Segundo República, o número um francês Philippe Brassac o presidente do Banco Bpm teria telefonado diretamente, José Castanho. O resultado? O Crédit Agricole sobe assim para 15,1% da Piazza Meda e se prepara para ir mais longe. Na verdade, a nota oficial especifica que Agricole pediu às autoridades que sobe para 19,99% do Banco Bpm, excluindo, no entanto, o lançamento de uma oferta pública de aquisição.

Isso faz com que a única oferta no balcão continua sendo o do Unicredit. Do grupo liderado por Andrea Orcel no momento nada está vazando. Na verdade Piazza Affari continua apostando em um relançamento do Ops do último dia 25 de novembro. A ação do Banco Bpm fechou a semana nos 7,51 euros e a do Unicredit nos 39,21 euros, com uma relação de troca de 0,191, portanto acima da proposta pelo Unicredit na oferta pública de troca: 0,175 euros.

A medida francesa, segundo o que transparece nos círculos financeiros, seria "defensiva“, considerando que a partida demorará muito e que uma fatia desta dimensão permitiria a Paris um poder de negociação decisivo para o resultado de qualquer operação.

Um movimento nada precipitado do Credit Agricole, fruto de intensas reuniões realizadas ao mais alto nível durante a semana e que, como destaca o próprio "Banque Verte", não levará a nenhuma contraoferta na Piazza Meda em comparação com as operações do Unicredit.

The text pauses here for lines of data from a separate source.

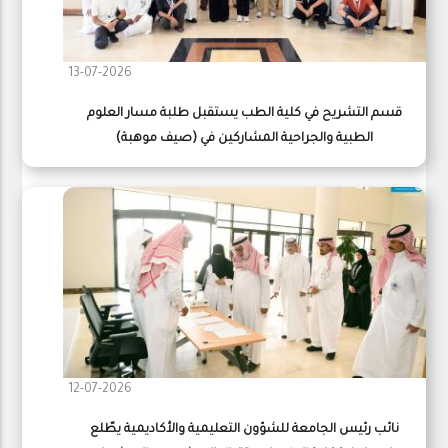
13-07-2026
قسم التشريح في كلية الطب يستقبل طلبة مسار العلوم
الطبية والجراحية المشاركين في (صيف موهبة)
12-07-2026
نائب رئيس الجامعة للشؤون التعليمية والأكاديمية يطّلع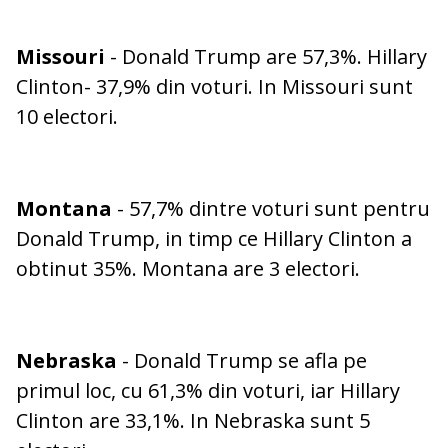
Missouri
- Donald Trump are 57,3%. Hillary
Clinton- 37,9% din voturi. In Missouri sunt
10 electori.
Montana
- 57,7% dintre voturi sunt pentru
Donald Trump, in timp ce Hillary Clinton a
obtinut 35%. Montana are 3 electori.
Nebraska
- Donald Trump se afla pe
primul loc, cu 61,3% din voturi, iar Hillary
Clinton are 33,1%. In Nebraska sunt 5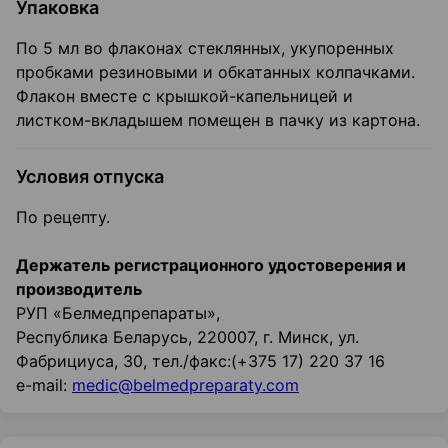
Упаковка
По 5 мл во флаконах стеклянных, укупоренных
пробками резиновыми и обкатанных колпачками.
Флакон вместе с крышкой-капельницей и
листком-вкладышем помещен в пачку из картона.
Условия отпуска
По рецепту.
Держатель регистрационного удостоверения и
производитель
РУП «Белмедпрепараты»,
Республика Беларусь, 220007, г. Минск, ул.
Фабрициуса, 30, тел./факс:(+375 17) 220 37 16
e-mail:
medic@belmedpreparaty.com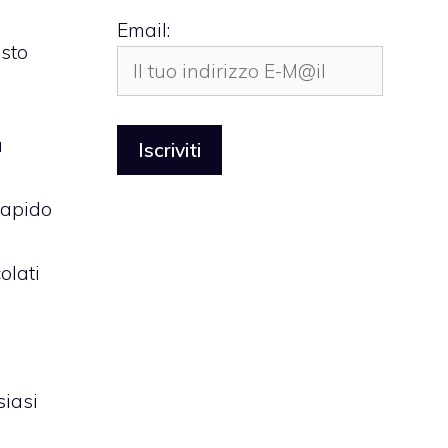
Email:
esto
a
rapido
olati
siasi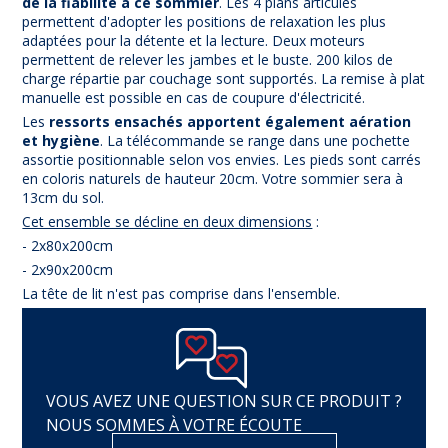
de la fiabilité à ce sommier
. Les 4 plans articulés
permettent d'adopter les positions de relaxation les plus
adaptées pour la détente et la lecture. Deux moteurs
permettent de relever les jambes et le buste. 200 kilos de
charge répartie par couchage sont supportés. La remise à plat
manuelle est possible en cas de coupure d'électricité.
Les
ressorts ensachés apportent également aération
et hygiène
. La télécommande se range dans une pochette
assortie positionnable selon vos envies. Les pieds sont carrés
en coloris naturels de hauteur 20cm. Votre sommier sera à
13cm du sol.
Cet ensemble se décline en deux dimensions
:
- 2x80x200cm
- 2x90x200cm
La tête de lit n'est pas comprise dans l'ensemble.
VOUS AVEZ UNE QUESTION SUR CE PRODUIT ?
NOUS SOMMES À VOTRE ÉCOUTE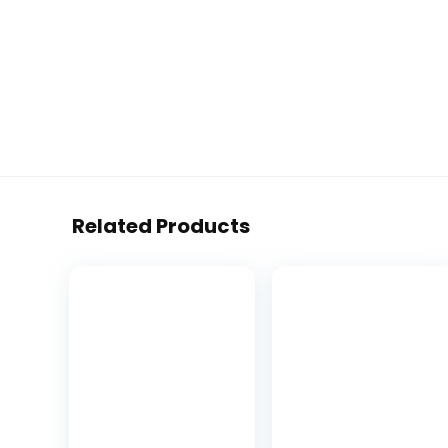
Related Products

Não é um confronto, portanto – escreve oManipular – mas uma consolidação de posições enquanto se espera para ver os movimentos futuros de Andrea Orcel, CEO do Unicredit.

Por sua vez, o Credit Agricole sublinha que a operação é "consistente com a estratégia do Banco Bpm como investidor e parceiro de longo prazo“, uma vez que “fortalece parcerias industriais sólidas em financiamento ao consumo e seguros não vida, proteção pessoal e proteção de credores”. O Credit Agricole sublinha também o seu apreço pelas “qualidades intrínsecas do Banco Bpm, ou seja, um sólido negócio de ‘franquia’ com perspectivas financeiras positivas”.